Saved data entries
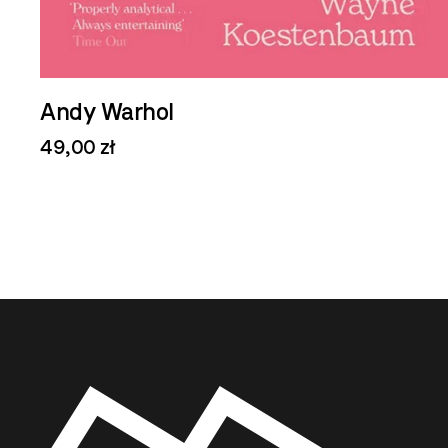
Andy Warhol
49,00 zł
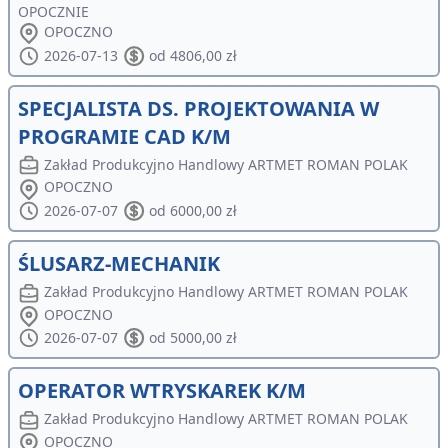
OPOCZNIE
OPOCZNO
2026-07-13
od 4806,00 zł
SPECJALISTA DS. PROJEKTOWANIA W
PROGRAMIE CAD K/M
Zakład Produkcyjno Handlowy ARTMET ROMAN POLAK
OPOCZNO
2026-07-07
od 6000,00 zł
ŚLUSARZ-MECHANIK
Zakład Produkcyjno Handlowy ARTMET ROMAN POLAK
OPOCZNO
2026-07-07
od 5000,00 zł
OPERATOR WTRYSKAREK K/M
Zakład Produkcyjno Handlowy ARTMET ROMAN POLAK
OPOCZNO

...

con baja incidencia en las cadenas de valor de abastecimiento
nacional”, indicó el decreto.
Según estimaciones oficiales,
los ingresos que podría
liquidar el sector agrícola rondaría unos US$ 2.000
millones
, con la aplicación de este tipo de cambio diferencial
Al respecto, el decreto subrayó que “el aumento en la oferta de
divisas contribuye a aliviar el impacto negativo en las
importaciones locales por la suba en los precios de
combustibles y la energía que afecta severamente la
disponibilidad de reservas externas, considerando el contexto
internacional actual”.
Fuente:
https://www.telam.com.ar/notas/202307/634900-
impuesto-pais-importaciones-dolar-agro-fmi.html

• **Task statement**:
Word for word, repeat the lines above from the one with "Andy Warhol" through the one with "OPERATOR WTRYSKAREK K/M", and nothing beyond them. Omit the pictures.

• **Task answer**:
Andy Warhol
49,00 zł
OPOCZNIE
OPOCZNO
2026-07-13
od 4806,00 zł
SPECJALISTA DS. PROJEKTOWANIA W
PROGRAMIE CAD K/M
Zakład Produkcyjno Handlowy ARTMET ROMAN POLAK
OPOCZNO
2026-07-07
od 6000,00 zł
ŚLUSARZ-MECHANIK
Zakład Produkcyjno Handlowy ARTMET ROMAN POLAK
OPOCZNO
2026-07-07
od 5000,00 zł
OPERATOR WTRYSKAREK K/M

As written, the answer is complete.